Task requirements:
In the entries below, some lines hold the string "Millionen"; please say how many, giving the number and nothing else.
-------------------------
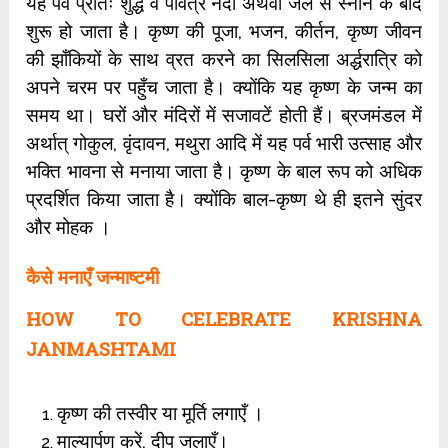
यह पर्व प्रातः शुद्ध व पवित्र नदी अथवा जल से स्नान के बाद
शुरू हो जाता है। कृष्ण की पूजा, भजन, कीर्तन, कृष्ण जीवन
की झाँकियों के साथ व्रत करने का सिलसिला अर्द्धरात्रि को
अपने चरम पर पहुँच जाता है। क्योंकि यह कृष्ण के जन्म का
समय था। घरों और मंदिरों में सजावटें होती हैं। ब्रजमंडल में
अर्थात् गोकुल, वृंदावन, मथुरा आदि में यह पर्व भारी उत्साह और
भक्ति भावना से मनाया जाता है। कृष्ण के बाल रूप को अधिक
प्रदर्शित किया जाता है। क्योंकि बाल-कृष्ण थे ही इतने सुंदर
और मोहक ।
कैसे मनाएँ जन्माष्टमी
HOW TO CELEBRATE KRISHNA
JANMASHTAMI
कृष्ण की तस्वीर या मूर्ति लगाएँ ।
माल्यार्पण करें, दीप जलाएँ।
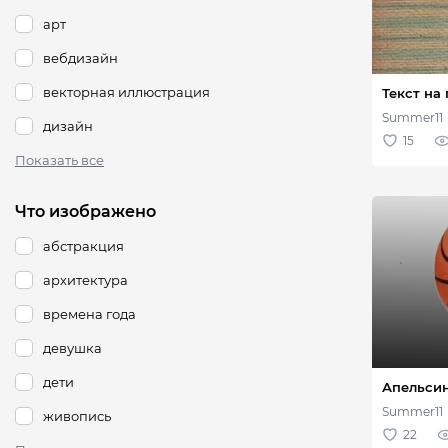
арт
вебдизайн
векторная иллюстрация
дизайн
Показать все
Что изображено
абстракция
архитектура
времена года
девушка
дети
живопись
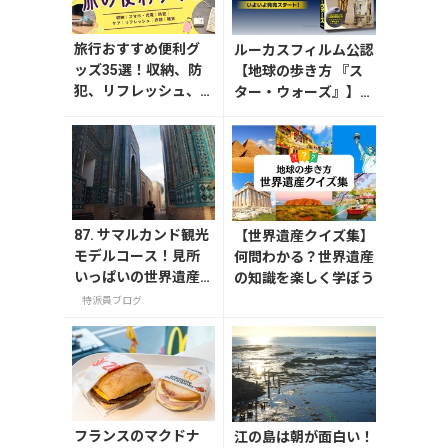
旅行おすすめ便利グ
ルーカスフィルム公認
ッズ35選！収納、防
【地球の歩き方 『ス
犯、リフレッシュ、
ター・ウォーズ』】が
どれを持って行く？
7月31日発売！初回限
【編集者の旅の持ち
定版はホログラム仕様
物】
の特製リバーシブル帯
付き
87. サマルカンド観光
【世界遺産クイズ集】
モデルコース！見所
何問わかる？世界遺産
いっぱいの世界遺産
の知識を楽しく学ぼう
都市を満喫するおす
特派員ブログ
すめプラン紹介
フランスのマクドナ
江の島は朝が面白い！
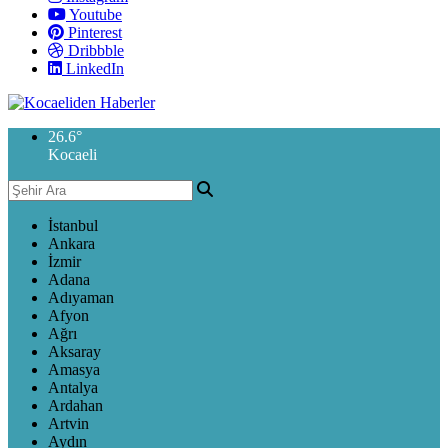
Youtube
Pinterest
Dribbble
LinkedIn
26.6
°
Kocaeli
İstanbul
Ankara
İzmir
Adana
Adıyaman
Afyon
Ağrı
Aksaray
Amasya
Antalya
Ardahan
Artvin
Aydın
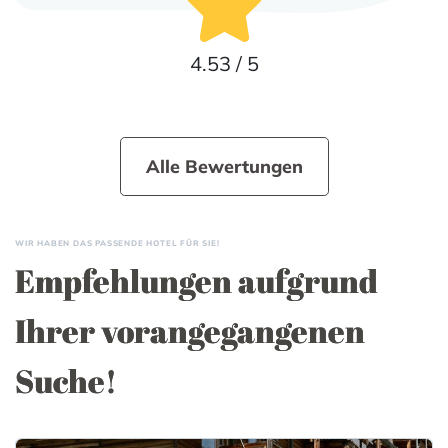
4.53 / 5
Alle Bewertungen
WIR HABEN DAS PASSENDE HOTEL FÜR SIE!
Empfehlungen aufgrund
Ihrer vorangegangenen
Suche!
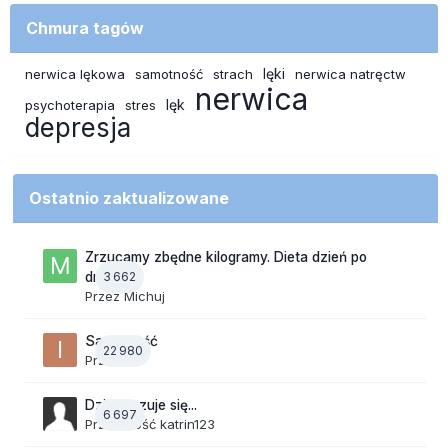
Chmura tagów
lęki
nerwica lękowa
samotność
strach
nerwica natręctw
nerwica
lęk
psychoterapia
stres
depresja
Ostatnio zaktualizowane
Zrzucamy zbędne kilogramy. Dieta dzień po
3 662
dniu.
Przez
Michuj
Samotność
22 980
Przez
ixi
Dzisiaj czuje się...
6 697
Przez Gość katrin123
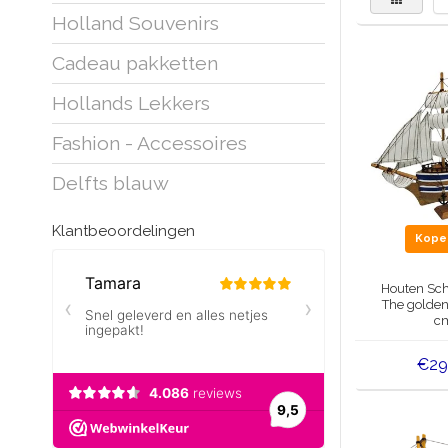
Holland Souvenirs
Cadeau pakketten
Hollands Lekkers
Fashion - Accessoires
Delfts blauw
Klantbeoordelingen
Kop
Houten Sc
The golden
c
€29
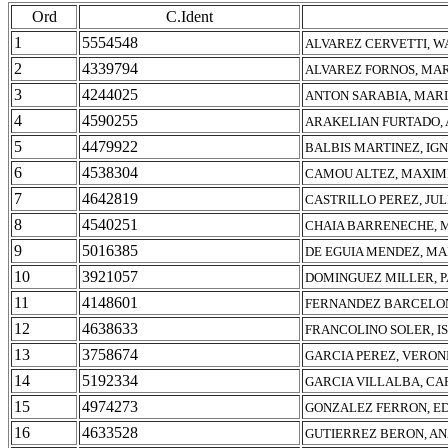
Ord
C.Ident
1
5554548
ALVAREZ CERVETTI, W
2
4339794
ALVAREZ FORNOS, MAR
3
4244025
ANTON SARABIA, MAR
4
4590255
ARAKELIAN FURTADO, 
5
4479922
BALBIS MARTINEZ, IG
6
4538304
CAMOU ALTEZ, MAXIM
7
4642819
CASTRILLO PEREZ, JUL
8
4540251
CHAIA BARRENECHE, 
9
5016385
DE EGUIA MENDEZ, MA
10
3921057
DOMINGUEZ MILLER, 
11
4148601
FERNANDEZ BARCELON
12
4638633
FRANCOLINO SOLER, I
13
3758674
GARCIA PEREZ, VERON
14
5192334
GARCIA VILLALBA, CA
15
4974273
GONZALEZ FERRON, E
16
4633528
GUTIERREZ BERON, AN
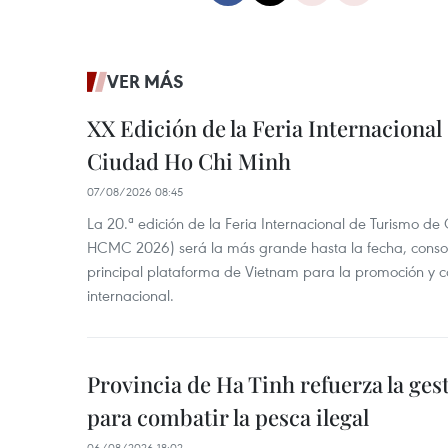
VER MÁS
XX Edición de la Feria Internaciona
Ciudad Ho Chi Minh
07/08/2026 08:45
La 20.ª edición de la Feria Internacional de Turismo de
HCMC 2026) será la más grande hasta la fecha, conso
principal plataforma de Vietnam para la promoción y co
internacional.
Provincia de Ha Tinh refuerza la ge
para combatir la pesca ilegal
06/08/2026 18:02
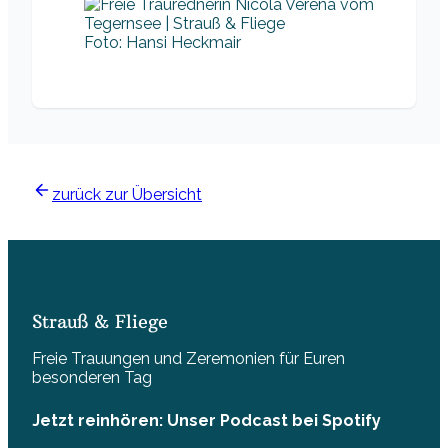
Foto: Hansi Heckmair
zurück zur Übersicht
Strauß & Fliege
Freie Trauungen und Zeremonien für Euren
besonderen Tag
Jetzt reinhören: Unser Podcast bei Spotify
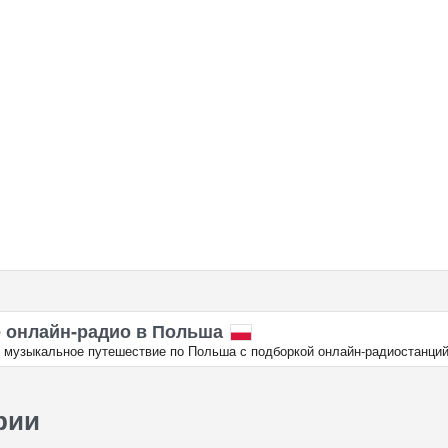
 онлайн‑радио в Польша
 музыкальное путешествие по Польша с подборкой онлайн‑радиостанций
рии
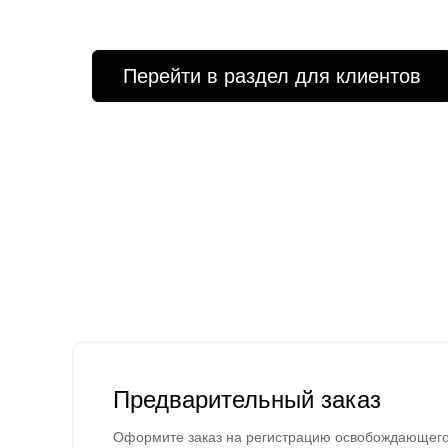
Перейти в раздел для клиентов
Предварительный заказ
Оформите заказ на регистрацию освобождающег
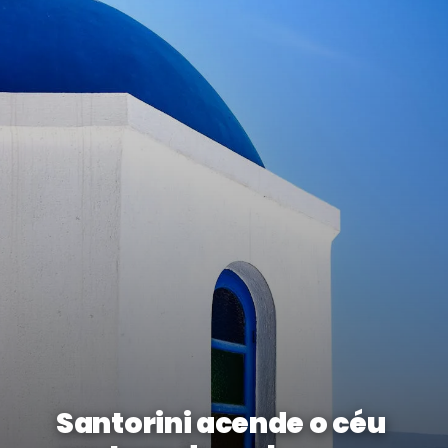
Santorini acende o céu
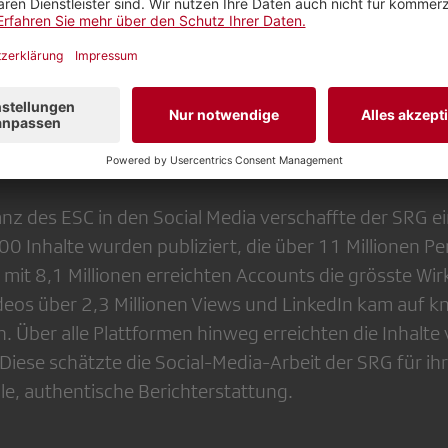
Final Draw zusammen mit der Fachhochschule Graub
 Media Award und die Goldene Feder für Konzept und S
ür ihre ESC-Moderation den Deutschen Comedy Preis.
anz in den digitalen Kanälen
z des ESC in den Social Media verschaffte der SRG ein
0 Inhalte wurden publiziert, die über 11 Millionen Pe
 mit 8,1 Millionen erreichten Accounts die grösste Wir
deos über 2,3 Millionen Views und LinkedIn kam auf 
n. Über alle Plattformen hinweg erreichten die Inhalt
Diese schätzte die Social-Media-Arbeit der SRG für ihre
le, authentische Berichterstattung.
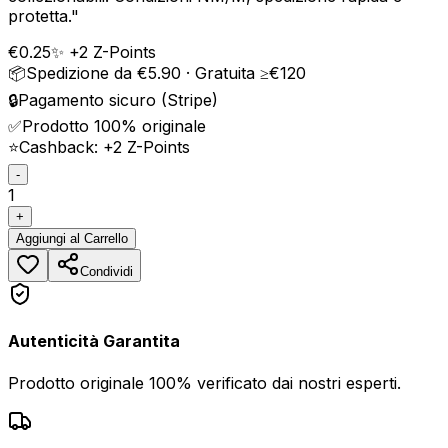
protetta.
"
€
0.25
✨ +
2
Z-Points
📦
Spedizione da €5.90 · Gratuita ≥€120
🔒
Pagamento sicuro (Stripe)
✅
Prodotto 100% originale
⭐
Cashback: +
2
Z-Points
-
1
+
Aggiungi
al Carrello
Condividi
Autenticità Garantita
Prodotto originale 100% verificato dai nostri esperti.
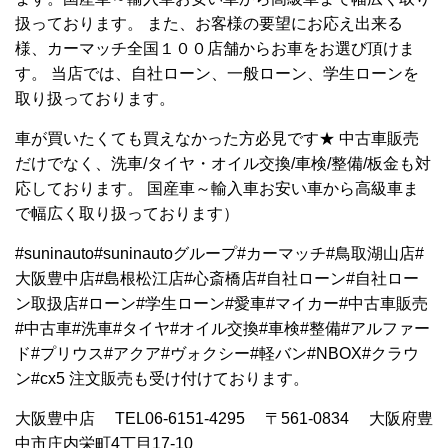
扱っております。 また、お客様の要望にお応え出来る
様、カーマッチ全国１００店舗からお車をお選び頂けま
す。 当店では、自社ローン、一般ローン、学生ローンを
取り扱っております。
車が買いたくても買えなかった方必見です★ 中古車販売
だけでなく、洗車/タイヤ・オイル交換/車検/整備/板金も対
応しております。 国産車～輸入車お安い車から高級車ま
で幅広く取り扱っております）
#suninauto#suninautoグループ#カーマッチ#鳥取湖山店#
大阪豊中店#島根松江店#心斎橋店#自社ローン#自社ロー
ン取扱店#ローン#学生ローン#愛車#マイカー#中古車販売
#中古車#洗車#タイヤ#オイル交換#車検#整備#アルファー
ド#プリウス#アクア#ヴォクシー#軽バン#NBOX#クラウ
ン#cx5 注文販売も受け付けております。
大阪豊中店 TEL06-6151-4295 〒561-0834 大阪府豊
中市庄内栄町4丁目17-10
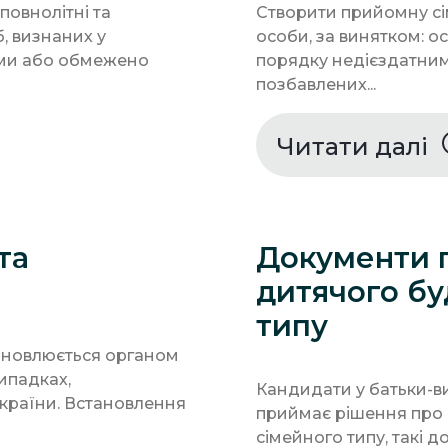
овнолітні та
Створити прийомну сі
б, визнаних у
особи, за винятком: о
ими або обмежено
порядку недієздатним
позбавлених...
Читати далі
та
Документи 
дитячого бу
типу
тановлюється органом
випадках,
Кандидати у батьки-ви
країни. Встановлення
приймає рішення про 
сімейного типу, такі д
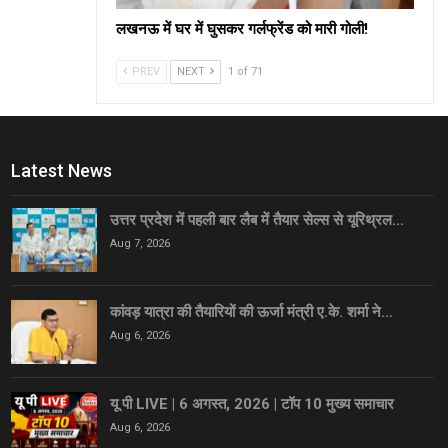
लखनऊ में घर में घुसकर गर्लफ्रेंड को मारी गोली!
PREV
NEXT
1 of 71
Latest News
उत्तर प्रदेश में पहली बार लैब में तैयार सेल्स से यूरिथ्रल…
Aug 7, 2026
कांवड़ यात्रा की तैयारियों की ऊर्जा मंत्री ए.के. शर्मा ने…
Aug 6, 2026
यू पी LIVE | 6 अगस्त, 2026 | टॉप 10 मुख्य समाचार
Aug 6, 2026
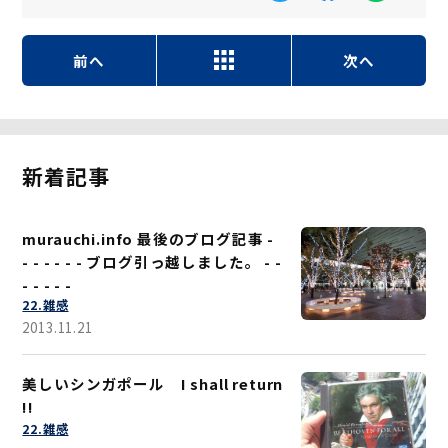
前へ
次へ
新着記事
murauchi.info 最後のブログ記事 -
- - - - - - ブログ引っ越しました。 - -
- - - - -
22.雑感
2013.11.21
美しいシンガポール I shall return
!!
22.雑感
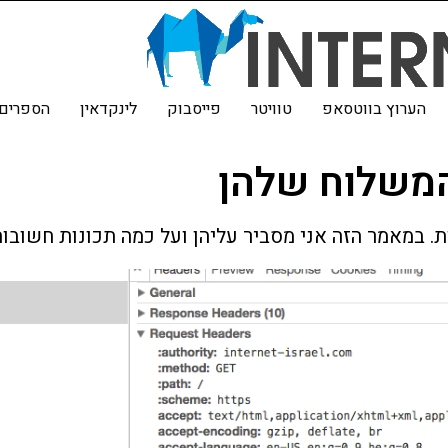
הערוץ בווטסאפ
טוויטר
פייסבוק
לינקדאין
הספרים 
המשלוח שלהן
ות. במאמר הזה אני מסביר עליהן ועל כמה תכונות חשובות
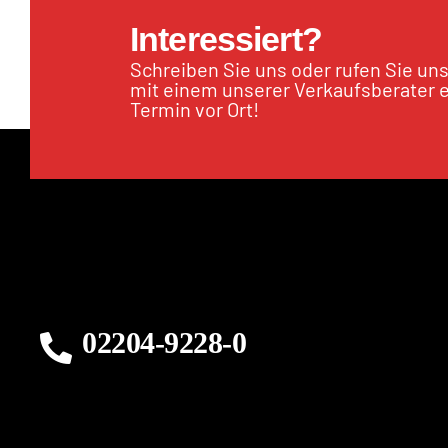
Interessiert?
Schreiben Sie uns oder rufen Sie un
mit einem unserer Verkaufsberater 
Termin vor Ort!
02204-9228-0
-------------------------
Task output:
3